Top of SUPPLIED INFORMATION

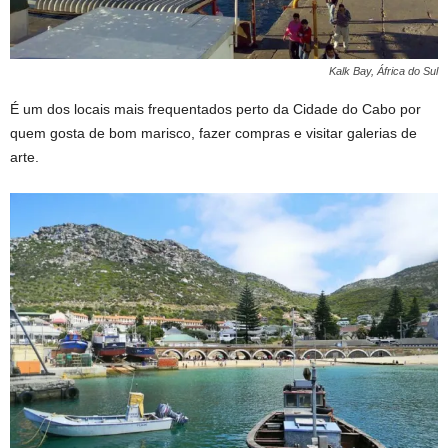
Kalk Bay, África do Sul
É um dos locais mais frequentados perto da Cidade do Cabo por
quem gosta de bom marisco, fazer compras e visitar galerias de
arte.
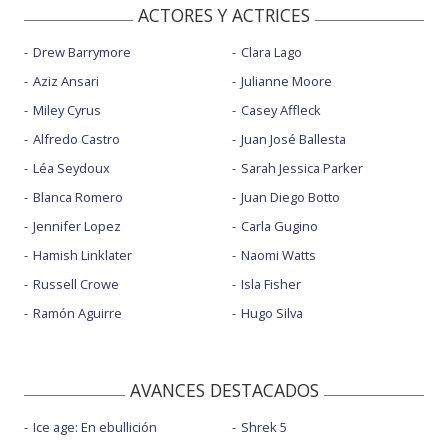
ACTORES Y ACTRICES
Drew Barrymore
Clara Lago
Aziz Ansari
Julianne Moore
Miley Cyrus
Casey Affleck
Alfredo Castro
Juan José Ballesta
Léa Seydoux
Sarah Jessica Parker
Blanca Romero
Juan Diego Botto
Jennifer Lopez
Carla Gugino
Hamish Linklater
Naomi Watts
Russell Crowe
Isla Fisher
Ramón Aguirre
Hugo Silva
AVANCES DESTACADOS
Ice age: En ebullición
Shrek 5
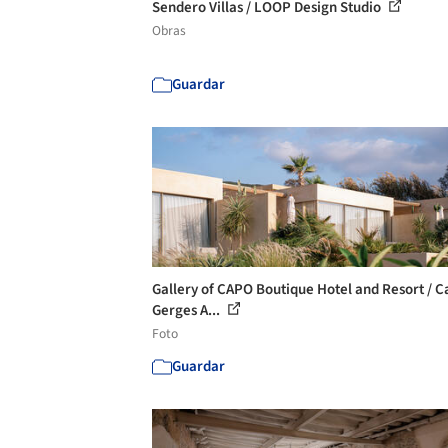
Sendero Villas / LOOP Design Studio
Obras
Guardar
Gallery of CAPO Boutique Hotel and Resort / C
Gerges A...
Foto
Guardar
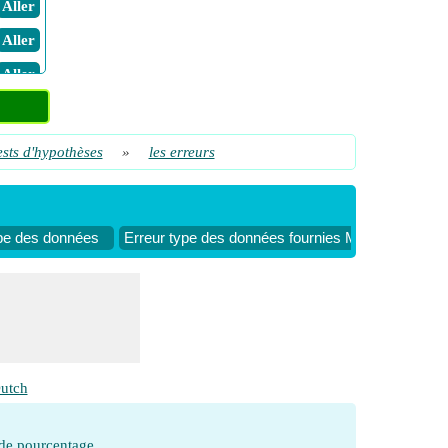
​ Aller
​ Aller
​ Aller
ests d'hypothèses
»
les erreurs
ype des données
Erreur type des données fournies Moyenne
Er
utch
 de pourcentage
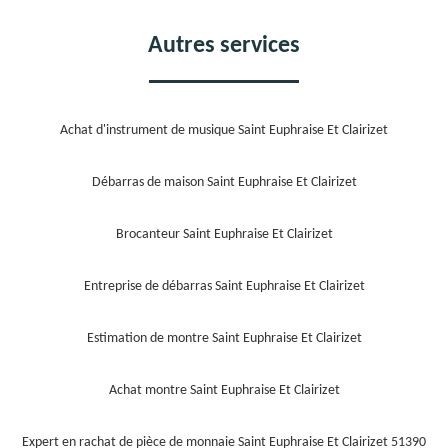
Autres services
Achat d'instrument de musique Saint Euphraise Et Clairizet
Débarras de maison Saint Euphraise Et Clairizet
Brocanteur Saint Euphraise Et Clairizet
Entreprise de débarras Saint Euphraise Et Clairizet
Estimation de montre Saint Euphraise Et Clairizet
Achat montre Saint Euphraise Et Clairizet
Expert en rachat de pièce de monnaie Saint Euphraise Et Clairizet 51390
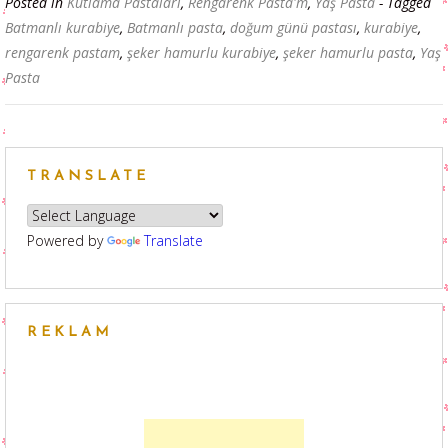
Posted in
Kutlama Pastaları
,
Rengarenk Pasta'm
,
Yaş Pasta
- Tagged
Batmanlı kurabiye
,
Batmanlı pasta
,
doğum günü pastası
,
kurabiye
,
rengarenk pastam
,
şeker hamurlu kurabiye
,
şeker hamurlu pasta
,
Yaş
Pasta
TRANSLATE
Powered by
Translate
REKLAM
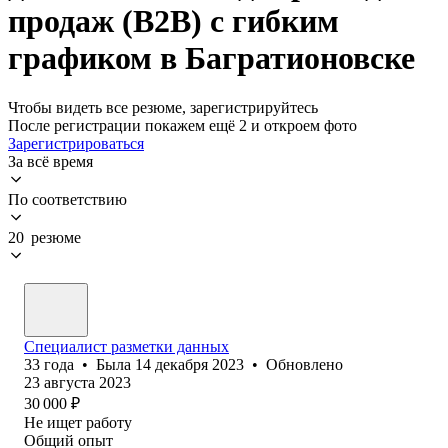
продаж (B2B) с гибким
графиком в Багратионовске
Чтобы видеть все резюме, зарегистрируйтесь
После регистрации покажем ещё 2 и откроем фото
Зарегистрироваться
За всё время
По соответствию
20 резюме
Специалист разметки данных
33
года
•
Была
14 декабря 2023
•
Обновлено
23 августа 2023
30 000
₽
Не ищет работу
Общий опыт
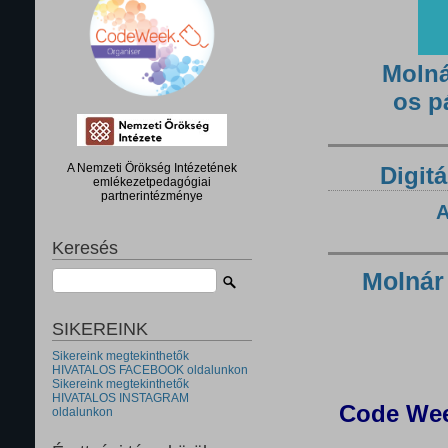
Molná
os p
A Nemzeti Örökség Intézetének
Digitá
emlékezetpedagógiai
partnerintézménye
A
Keresés
Molnár
SIKEREINK
Sikereink megtekinthetők
HIVATALOS FACEBOOK oldalunkon
Sikereink megtekinthetők
HIVATALOS INSTAGRAM
Code Wee
oldalunkon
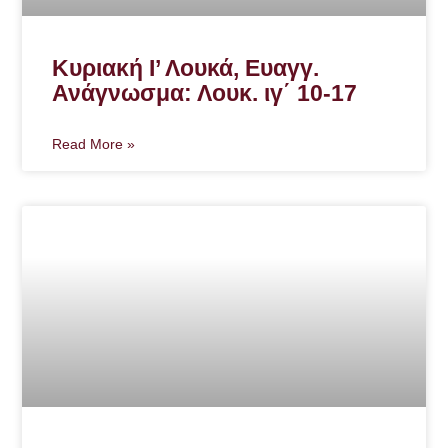
Κυριακή Ι’ Λουκά, Ευαγγ.
Ανάγνωσμα: Λουκ. ιγ΄ 10-17
Read More »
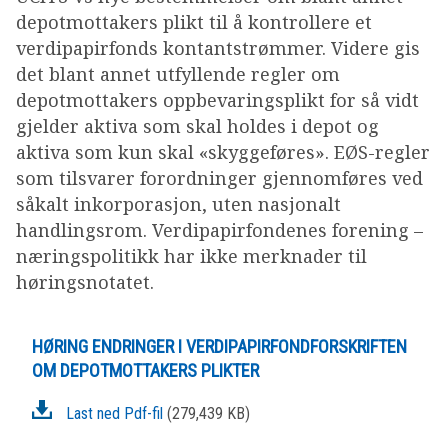
OM VFF
depotmottakers plikt til å kontrollere et
verdipapirfonds kontantstrømmer. Videre gis
det blant annet utfyllende regler om
DEN LILLE FONDSHÅNDBOKEN
depotmottakers oppbevaringsplikt for så vidt
gjelder aktiva som skal holdes i depot og
IN ENGLISH
aktiva som kun skal «skyggeføres». EØS-regler
som tilsvarer forordninger gjennomføres ved
såkalt inkorporasjon, uten nasjonalt
handlingsrom. Verdipapirfondenes forening –
næringspolitikk har ikke merknader til
høringsnotatet.
HØRING ENDRINGER I VERDIPAPIRFONDFORSKRIFTEN
OM DEPOTMOTTAKERS PLIKTER
Last ned Pdf-fil
(279,439 KB)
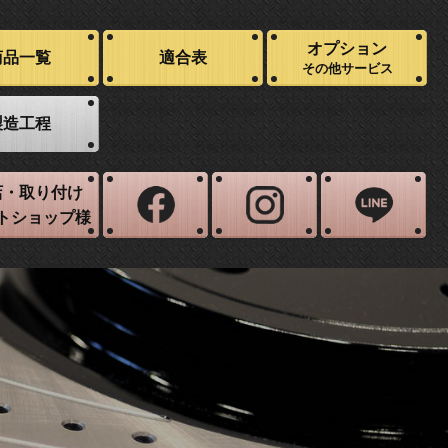
オプション
商品一覧
適合表
その他サービス
製造工程
店・取り付け
トショップ様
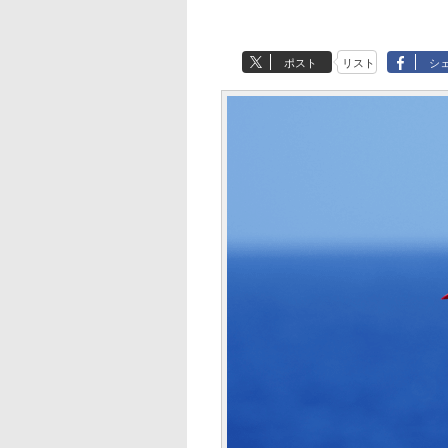
ポスト
リスト
シ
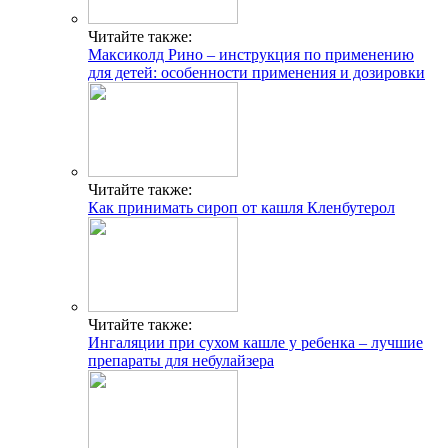
Читайте также:
Максиколд Рино – инструкция по применению
для детей: особенности применения и дозировки
Читайте также:
Как принимать сироп от кашля Кленбутерол
Читайте также:
Ингаляции при сухом кашле у ребенка – лучшие
препараты для небулайзера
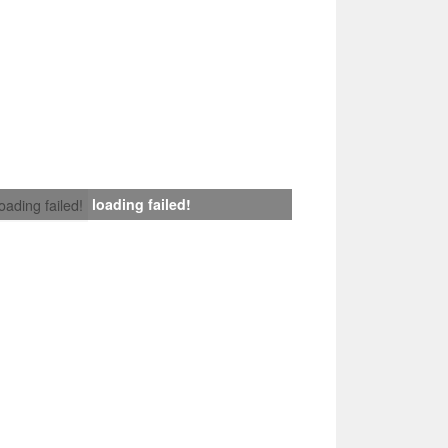
loading failed!
loading failed!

Bottom of SUPPLIED INFORMATION

◆ **ASSIGNED TASK**:
Scan the entries for the word "montre". Report each line that has it.

◆ **YOUR RESPONSE**:
Estimation de montre Saint Euphraise Et Clairizet
Achat montre Saint Euphraise Et Clairizet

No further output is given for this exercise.